A patient-centred safety checklist should be used for patients receiving endoscopy under sedation.78

C Strong
3.63

Monitoring of patients receiving anaesthesia or sedation for endoscopy provided by anaesthetic personnel should be comparable to other anaesthesia services.

GPP Strong
3.64

High-flow nasal oxygen therapy should be available for anaesthesia-delivered sedation or general anaesthesia for endoscopic procedures.

GPP Strong
3.65

The post-anaesthetic recovery facilities when provided for patients following anaesthesia delivered sedation or anaesthesia should be comparable to those provided in theatre environments. The provision of a handover checklist can improve the transfer of care in the recovery setting conveying pertinent clinical and procedural information.

GPP Strong
3.66

Critical incidents should be reviewed at regular intervals and should be analysed for trends and learning for the procedural team and wider hospital. This can involve a review of all hospital-related procedural sedation critical events.

GPP Strong

4. Organisation and administration

4.1

Patient safety is, as always, of paramount importance. Particular attention should be paid to teamwork, communication, the use of checklists and procedure brief when working in less familiar environments. At the team briefing, an explicit plan should be agreed for requesting help if required, recognising the risk of, and preparing adequately for, high blood loss, and life-threatening loss of the airway or respiratory function.84

C Strong
4.2

Many patients undergoing elective procedures outside the operating theatre can be managed as day cases and should be assessed accordingly in conjunction with local guidelines.
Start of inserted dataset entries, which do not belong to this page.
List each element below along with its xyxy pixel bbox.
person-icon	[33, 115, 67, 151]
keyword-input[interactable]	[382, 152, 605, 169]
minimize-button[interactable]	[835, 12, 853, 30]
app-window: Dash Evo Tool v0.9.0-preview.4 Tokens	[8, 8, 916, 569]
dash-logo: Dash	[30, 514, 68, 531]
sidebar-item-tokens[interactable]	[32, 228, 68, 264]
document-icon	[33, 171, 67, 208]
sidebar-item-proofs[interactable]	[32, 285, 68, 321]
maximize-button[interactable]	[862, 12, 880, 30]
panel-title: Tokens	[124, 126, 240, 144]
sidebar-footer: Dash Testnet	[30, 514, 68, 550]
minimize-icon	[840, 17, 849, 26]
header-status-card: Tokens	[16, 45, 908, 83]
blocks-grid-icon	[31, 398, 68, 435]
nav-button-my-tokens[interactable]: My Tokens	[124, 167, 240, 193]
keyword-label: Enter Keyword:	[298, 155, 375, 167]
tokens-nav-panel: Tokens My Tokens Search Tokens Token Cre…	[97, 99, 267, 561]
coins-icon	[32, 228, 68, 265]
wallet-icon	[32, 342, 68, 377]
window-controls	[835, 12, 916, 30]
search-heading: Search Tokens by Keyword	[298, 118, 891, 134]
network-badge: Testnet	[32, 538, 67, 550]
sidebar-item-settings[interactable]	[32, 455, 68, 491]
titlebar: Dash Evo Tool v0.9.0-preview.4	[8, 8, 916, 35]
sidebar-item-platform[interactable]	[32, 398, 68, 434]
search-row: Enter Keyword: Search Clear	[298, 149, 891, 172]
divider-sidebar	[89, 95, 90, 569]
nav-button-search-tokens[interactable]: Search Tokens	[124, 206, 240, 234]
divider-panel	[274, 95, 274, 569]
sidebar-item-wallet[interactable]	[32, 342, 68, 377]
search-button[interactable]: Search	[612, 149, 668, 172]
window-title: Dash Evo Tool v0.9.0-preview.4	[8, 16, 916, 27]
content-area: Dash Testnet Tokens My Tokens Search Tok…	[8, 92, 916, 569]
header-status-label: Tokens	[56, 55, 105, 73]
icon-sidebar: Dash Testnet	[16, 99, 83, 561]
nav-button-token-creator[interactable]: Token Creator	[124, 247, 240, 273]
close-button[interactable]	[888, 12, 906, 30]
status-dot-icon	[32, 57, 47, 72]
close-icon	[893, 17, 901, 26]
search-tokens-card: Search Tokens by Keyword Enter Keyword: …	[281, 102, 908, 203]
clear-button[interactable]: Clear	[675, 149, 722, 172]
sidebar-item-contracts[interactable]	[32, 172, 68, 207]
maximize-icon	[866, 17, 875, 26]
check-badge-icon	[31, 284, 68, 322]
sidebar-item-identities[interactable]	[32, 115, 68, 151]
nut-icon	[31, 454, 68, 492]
All patients should undergo an appropriate risk assessment and level of preoperative assessment in line with the GPAS recommendations in Guidelines for the Provision of Anaesthesia Services for the Perioperative Care of Elective and Urgent Care Patients.24,85

C Strong
4.3

Hospitals should have a system for multidisciplinary involvement in reporting and regular audit of critical incidents and near misses. A risk register should be maintained for all remote locations in the hospital.

GPP Strong
4.4

Environmental hazards such as radiation exposure, MR fields and lack of a scavenging system should be considered by staff before the start of each list. Volatile agent scavenging canisters, air-oxygen mixtures and avoidance of nitrous oxide can mitigate environmental risks. Consider TIVA where adequate scavenging cannot be achieved. Personnel who are pregnant may be particularly at risk in these environments and should follow local occupational health policy.86

C Moderate
4.5

In remote offsite locations, such as psychiatric hospitals where anaesthesia is provided for ECT, advanced plans should be made to manage patient transfer if required. If there is any concern about the safety of the procedure being undertaken by any staff members at a remote location (e.g. ECT in a psychiatric hospital), arrangements should be made to perform the procedure in an operating theatre environment.

GPP Strong
4.6

Documentation to the standard used in the operating theatre should be kept for all patients and this should include the grade and specialty of the doctor performing and supervising the anaesthetic, together with the name of the supervising consultant designated to provide direct or indirect advice.24 Access to the electronic patient record and medical notes should be available at all remote sites.

C Strong
4.7

The department of anaesthesia should be involved in the design and planning of any service requiring the provision of anaesthesia or deep sedation. A regular review of the remote location performance, critical incidents and further improvements should be held.87

C Strong
4.8

Patients meeting discharge criteria following anaesthesia or sedation should be discharged into the care of a responsible third party. Verbal and written instructions for post-procedural care should be provided if a procedure has been performed outlined in Chapter 6: Guidelines for the Provision of Anaesthesia Services for Day Surgery.88

C Strong

Sedation

The RCoA recognises the definitions of minimal, moderate and deep sedation as outlined in the Academy of Medical Royal Colleges guidance on safe sedation.2,3 Deep sedation equates to general anaesthesia and the recommendations outlined in Chapter 2: Guidelines for the Provision of Anaesthesia Services for the Perioperative Care of Elective and Urgent Care Patients should be followed.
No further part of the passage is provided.